(Collected data entries)
____________________

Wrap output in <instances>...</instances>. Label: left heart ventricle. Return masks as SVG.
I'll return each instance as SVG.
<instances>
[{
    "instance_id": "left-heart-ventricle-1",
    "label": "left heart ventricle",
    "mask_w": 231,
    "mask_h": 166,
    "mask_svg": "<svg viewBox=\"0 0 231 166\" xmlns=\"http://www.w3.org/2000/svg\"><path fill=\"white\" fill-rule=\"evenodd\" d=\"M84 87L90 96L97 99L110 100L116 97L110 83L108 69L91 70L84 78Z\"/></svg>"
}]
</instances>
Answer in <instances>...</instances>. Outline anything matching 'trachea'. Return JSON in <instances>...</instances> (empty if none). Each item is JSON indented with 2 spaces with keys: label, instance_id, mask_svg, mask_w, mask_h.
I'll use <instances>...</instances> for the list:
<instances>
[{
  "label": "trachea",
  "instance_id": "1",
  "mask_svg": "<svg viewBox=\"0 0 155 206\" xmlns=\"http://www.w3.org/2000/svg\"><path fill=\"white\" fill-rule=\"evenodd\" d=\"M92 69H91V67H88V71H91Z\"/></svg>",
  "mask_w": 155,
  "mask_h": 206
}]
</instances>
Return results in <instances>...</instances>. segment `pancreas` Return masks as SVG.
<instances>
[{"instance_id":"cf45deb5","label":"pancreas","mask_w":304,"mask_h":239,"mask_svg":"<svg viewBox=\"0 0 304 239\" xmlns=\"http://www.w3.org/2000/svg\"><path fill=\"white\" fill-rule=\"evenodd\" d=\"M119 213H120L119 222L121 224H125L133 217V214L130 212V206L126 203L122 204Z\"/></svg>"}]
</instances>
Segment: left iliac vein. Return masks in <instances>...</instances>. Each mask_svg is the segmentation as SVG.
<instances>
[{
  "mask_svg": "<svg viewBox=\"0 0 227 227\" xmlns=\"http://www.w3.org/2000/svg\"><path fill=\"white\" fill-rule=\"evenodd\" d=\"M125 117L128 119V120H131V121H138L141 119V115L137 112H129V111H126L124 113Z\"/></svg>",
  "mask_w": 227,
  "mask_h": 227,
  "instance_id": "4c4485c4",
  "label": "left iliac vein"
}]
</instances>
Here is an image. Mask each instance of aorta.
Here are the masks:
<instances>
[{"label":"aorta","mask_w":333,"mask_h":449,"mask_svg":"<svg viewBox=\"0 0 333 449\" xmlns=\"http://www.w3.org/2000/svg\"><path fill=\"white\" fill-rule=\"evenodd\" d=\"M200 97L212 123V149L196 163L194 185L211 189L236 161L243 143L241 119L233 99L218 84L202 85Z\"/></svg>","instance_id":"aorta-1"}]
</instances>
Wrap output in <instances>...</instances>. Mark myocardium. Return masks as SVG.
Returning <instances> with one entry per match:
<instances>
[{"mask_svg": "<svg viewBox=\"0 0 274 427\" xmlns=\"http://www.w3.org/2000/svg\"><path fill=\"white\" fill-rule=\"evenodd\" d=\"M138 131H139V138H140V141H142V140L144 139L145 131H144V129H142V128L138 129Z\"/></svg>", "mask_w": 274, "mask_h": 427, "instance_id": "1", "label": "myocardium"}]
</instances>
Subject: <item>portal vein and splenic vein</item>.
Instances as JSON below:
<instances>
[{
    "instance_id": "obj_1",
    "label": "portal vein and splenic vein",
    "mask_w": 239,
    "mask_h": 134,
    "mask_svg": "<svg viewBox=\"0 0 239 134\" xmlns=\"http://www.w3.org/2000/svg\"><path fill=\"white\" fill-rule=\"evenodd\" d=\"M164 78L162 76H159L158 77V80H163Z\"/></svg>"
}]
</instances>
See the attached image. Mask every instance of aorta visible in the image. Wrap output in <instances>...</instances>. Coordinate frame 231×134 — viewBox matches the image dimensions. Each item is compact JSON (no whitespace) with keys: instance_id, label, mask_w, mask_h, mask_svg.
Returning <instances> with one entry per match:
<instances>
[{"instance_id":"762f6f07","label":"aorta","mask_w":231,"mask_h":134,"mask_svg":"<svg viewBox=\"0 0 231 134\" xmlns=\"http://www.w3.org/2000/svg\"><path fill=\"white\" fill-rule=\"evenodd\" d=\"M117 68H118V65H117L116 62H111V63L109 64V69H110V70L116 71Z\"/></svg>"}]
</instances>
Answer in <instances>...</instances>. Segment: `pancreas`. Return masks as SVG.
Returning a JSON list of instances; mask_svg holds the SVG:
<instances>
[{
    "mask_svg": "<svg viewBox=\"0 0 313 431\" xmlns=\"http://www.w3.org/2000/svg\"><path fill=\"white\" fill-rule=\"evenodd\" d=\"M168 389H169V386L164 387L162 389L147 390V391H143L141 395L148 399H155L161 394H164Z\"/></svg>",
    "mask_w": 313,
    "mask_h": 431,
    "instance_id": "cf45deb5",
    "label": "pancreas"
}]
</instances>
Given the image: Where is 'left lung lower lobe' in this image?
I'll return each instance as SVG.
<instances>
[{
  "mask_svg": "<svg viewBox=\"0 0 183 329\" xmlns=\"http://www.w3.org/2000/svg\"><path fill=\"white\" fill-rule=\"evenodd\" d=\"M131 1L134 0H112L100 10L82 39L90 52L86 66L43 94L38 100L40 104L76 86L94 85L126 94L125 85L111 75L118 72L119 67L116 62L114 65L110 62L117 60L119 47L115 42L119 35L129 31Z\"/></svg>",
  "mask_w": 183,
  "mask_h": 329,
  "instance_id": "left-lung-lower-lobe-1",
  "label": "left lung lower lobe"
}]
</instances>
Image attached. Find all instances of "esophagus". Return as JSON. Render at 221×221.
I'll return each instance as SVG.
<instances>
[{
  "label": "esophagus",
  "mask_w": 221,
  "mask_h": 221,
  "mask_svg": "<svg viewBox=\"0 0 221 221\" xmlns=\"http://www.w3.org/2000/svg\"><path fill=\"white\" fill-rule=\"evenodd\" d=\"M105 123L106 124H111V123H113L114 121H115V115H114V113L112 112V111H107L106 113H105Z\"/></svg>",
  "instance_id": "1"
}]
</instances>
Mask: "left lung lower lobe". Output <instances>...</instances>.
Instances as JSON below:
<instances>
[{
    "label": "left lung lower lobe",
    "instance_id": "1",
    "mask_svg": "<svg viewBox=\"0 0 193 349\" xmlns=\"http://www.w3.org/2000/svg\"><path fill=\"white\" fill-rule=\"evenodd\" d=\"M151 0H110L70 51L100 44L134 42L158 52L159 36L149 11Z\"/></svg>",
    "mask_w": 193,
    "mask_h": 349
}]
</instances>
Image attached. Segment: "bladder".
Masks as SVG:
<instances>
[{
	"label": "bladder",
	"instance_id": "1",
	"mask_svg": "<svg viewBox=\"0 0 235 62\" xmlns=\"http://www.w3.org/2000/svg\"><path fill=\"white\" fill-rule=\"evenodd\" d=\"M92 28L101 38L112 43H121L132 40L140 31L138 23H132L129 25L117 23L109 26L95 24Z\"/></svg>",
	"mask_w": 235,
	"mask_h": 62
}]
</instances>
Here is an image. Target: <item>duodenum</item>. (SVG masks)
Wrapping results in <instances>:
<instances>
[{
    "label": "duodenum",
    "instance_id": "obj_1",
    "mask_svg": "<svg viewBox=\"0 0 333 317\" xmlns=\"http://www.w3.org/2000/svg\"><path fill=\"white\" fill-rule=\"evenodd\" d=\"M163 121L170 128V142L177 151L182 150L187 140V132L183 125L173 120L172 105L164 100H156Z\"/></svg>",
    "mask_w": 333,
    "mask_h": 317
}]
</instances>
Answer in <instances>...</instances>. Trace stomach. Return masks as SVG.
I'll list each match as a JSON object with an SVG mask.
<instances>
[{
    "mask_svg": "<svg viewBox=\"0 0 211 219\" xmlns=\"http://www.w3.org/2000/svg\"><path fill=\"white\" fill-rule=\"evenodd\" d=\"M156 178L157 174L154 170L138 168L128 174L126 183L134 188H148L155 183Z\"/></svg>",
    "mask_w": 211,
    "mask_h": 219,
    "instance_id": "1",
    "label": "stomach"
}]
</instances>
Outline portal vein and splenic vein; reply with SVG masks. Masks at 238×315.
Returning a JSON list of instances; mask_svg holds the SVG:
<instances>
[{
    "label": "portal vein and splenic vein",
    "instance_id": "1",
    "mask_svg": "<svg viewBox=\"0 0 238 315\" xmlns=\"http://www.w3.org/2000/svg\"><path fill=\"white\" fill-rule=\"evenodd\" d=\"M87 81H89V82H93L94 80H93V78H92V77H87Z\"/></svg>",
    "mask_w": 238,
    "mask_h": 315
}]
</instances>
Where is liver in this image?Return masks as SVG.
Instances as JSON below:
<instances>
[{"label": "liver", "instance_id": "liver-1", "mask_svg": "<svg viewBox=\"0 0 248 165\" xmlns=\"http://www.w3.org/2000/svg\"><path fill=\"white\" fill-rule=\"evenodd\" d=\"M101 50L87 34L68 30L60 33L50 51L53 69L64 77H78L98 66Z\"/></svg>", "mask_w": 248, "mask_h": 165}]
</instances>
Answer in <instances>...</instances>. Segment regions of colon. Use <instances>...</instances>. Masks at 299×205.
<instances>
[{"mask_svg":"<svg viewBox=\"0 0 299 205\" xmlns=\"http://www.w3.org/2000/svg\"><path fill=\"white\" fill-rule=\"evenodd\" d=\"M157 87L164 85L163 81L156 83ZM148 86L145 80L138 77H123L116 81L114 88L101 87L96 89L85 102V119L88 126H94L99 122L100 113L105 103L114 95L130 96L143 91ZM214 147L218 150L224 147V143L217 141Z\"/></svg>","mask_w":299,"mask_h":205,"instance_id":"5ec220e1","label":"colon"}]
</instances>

____________________

- **WHAT THE EXERCISE ASKS**: Starting at the line that contains "Where is liver", print every line through the last one of the records, exactly and with nothing else.

- **RESPONSE BOX**:
Where is liver in this image?Return masks as SVG.
Instances as JSON below:
<instances>
[{"label": "liver", "instance_id": "liver-1", "mask_svg": "<svg viewBox=\"0 0 248 165\" xmlns=\"http://www.w3.org/2000/svg\"><path fill=\"white\" fill-rule=\"evenodd\" d=\"M101 50L87 34L68 30L60 33L50 51L53 69L64 77H78L98 66Z\"/></svg>", "mask_w": 248, "mask_h": 165}]
</instances>
Answer in <instances>...</instances>. Segment regions of colon. Use <instances>...</instances>. Masks at 299×205.
<instances>
[{"mask_svg":"<svg viewBox=\"0 0 299 205\" xmlns=\"http://www.w3.org/2000/svg\"><path fill=\"white\" fill-rule=\"evenodd\" d=\"M157 87L164 85L163 81L156 83ZM148 86L145 80L138 77H123L116 81L114 88L101 87L96 89L85 102V119L88 126H94L99 122L100 113L105 103L114 95L130 96L143 91ZM214 147L218 150L224 147V143L217 141Z\"/></svg>","mask_w":299,"mask_h":205,"instance_id":"5ec220e1","label":"colon"}]
</instances>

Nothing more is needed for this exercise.